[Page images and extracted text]
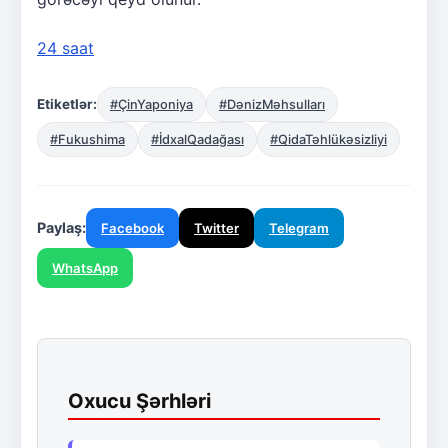
24 saat
Etiketlər:
#ÇinYaponiya
#DənizMəhsulları
#Fukushima
#İdxalQadağası
#QidaTəhlükəsizliyi
Paylaş:
Facebook
Twitter
Telegram
WhatsApp
Oxucu Şərhləri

#### [What the task asks]
In the answer, the entries should be restated verbatim, with all pictures omitted.

#### [Answer to this exercise]
24 saat
Etiketlər:
#ÇinYaponiya
#DənizMəhsulları
#Fukushima
#İdxalQadağası
#QidaTəhlükəsizliyi
Paylaş:
Facebook
Twitter
Telegram
WhatsApp
Oxucu Şərhləri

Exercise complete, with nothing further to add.